Si l’année 2022 a vu la Suède enregistrer un sombre record de morts dans des fusillades entre bandes criminelles adverses (62), elle a également été marquée par un autre triste record, passé inaperçu dans les médias jusqu’à ce que le quotidien Dagens Nyheter ne s’en empare dans son édition du 2 mars : 99 personnes sont mortes à cause du froid. Ou, pour reprendre la terminologie de la Direction nationale des affaires sociales, sont mortes “suite à une exposition à un froid naturel extrême”.
Les bilans pour les années 2021 et 2023 sont aussi significativement plus élevés que la moyenne établie depuis que la direction en question, une agence publique, compile les données dans le domaine (1997), ajoute le journal sans donner de chiffres. En dix ans, note-t-il, le nombre de ces morts a “plus que doublé”. Et d’après les dernières statistiques vérifiées disponibles, 60 personnes ont péri à cause du froid au premier semestre de l’an dernier, contre 54 pour la même période de 2023.

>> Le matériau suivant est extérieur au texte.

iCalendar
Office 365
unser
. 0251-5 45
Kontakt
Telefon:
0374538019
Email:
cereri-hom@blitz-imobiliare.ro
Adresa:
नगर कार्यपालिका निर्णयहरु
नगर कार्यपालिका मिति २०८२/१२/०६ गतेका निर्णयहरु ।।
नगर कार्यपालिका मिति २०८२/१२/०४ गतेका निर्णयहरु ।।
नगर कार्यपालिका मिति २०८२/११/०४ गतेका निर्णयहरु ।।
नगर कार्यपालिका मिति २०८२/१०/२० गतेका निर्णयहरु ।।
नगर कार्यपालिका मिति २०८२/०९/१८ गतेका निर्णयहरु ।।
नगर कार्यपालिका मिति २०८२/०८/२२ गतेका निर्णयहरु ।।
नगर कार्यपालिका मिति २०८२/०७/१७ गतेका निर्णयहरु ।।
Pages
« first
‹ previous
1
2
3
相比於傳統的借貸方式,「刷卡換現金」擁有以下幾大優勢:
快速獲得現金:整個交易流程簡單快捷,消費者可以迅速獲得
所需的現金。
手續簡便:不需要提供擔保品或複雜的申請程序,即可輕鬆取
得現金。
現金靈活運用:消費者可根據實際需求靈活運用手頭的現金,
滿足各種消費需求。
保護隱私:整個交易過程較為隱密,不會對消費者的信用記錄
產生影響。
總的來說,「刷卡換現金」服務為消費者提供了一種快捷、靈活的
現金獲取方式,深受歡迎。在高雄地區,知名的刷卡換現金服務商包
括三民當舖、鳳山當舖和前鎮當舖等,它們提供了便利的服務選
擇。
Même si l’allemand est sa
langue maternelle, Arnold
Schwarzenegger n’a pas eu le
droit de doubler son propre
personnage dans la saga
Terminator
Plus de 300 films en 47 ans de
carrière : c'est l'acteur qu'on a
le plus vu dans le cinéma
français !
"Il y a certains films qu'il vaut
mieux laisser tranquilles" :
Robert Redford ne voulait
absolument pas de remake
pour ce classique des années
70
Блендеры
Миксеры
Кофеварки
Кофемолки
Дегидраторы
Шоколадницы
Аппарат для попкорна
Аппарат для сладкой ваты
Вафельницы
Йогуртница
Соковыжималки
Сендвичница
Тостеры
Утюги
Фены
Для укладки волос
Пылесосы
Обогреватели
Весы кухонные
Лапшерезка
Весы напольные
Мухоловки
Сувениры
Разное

Alcool, drogues et confusion
La tendance est donc bien là, alors qu’en dix ans, la population suédoise a certes augmenté, mais dans des proportions nettement moindres, passant de 9,7 millions en 2014 à 10,6 millions en 2024. Dans le même temps, les méthodes de calcul n’ont pas particulièrement changé, observe Jonas Bergdahl, un médecin légiste d’Umea (nord) ayant réalisé une étude sur la hausse du nombre de morts par hypothermie. Quant aux hivers suédois, ils sont devenus “plus courts et plus cléments”, racontait Dagens Nyheter dans un autre article publié à la fin de 2024.
Il n’y a pas non plus de surreprésentation de migrants ou de sans-papiers parmi les victimes concernées, précisent les médecins légistes interrogés par le journal. L’explication est donc à chercher ailleurs : dans “l’effet de l’alcool et de drogues, ainsi que la confusion” touchant des personnes atteintes de “démence”, en particulier chez les seniors en situation de pauvreté (et pas uniquement des sans-abri).
Parmi ces victimes, on trouve des personnes seules qui se perdent lors de sorties, ou bien “s’échappent d’institutions psychiatriques”, raconte au quotidien suédois le médecin Carl Winskog. Ce dernier a travaillé en Australie, où il a constaté que la mortalité due à l’hypothermie y serait plus élevée qu’en Suède, en raison d’un lien entre cette mortalité, exclusion sociale et troubles mentaux.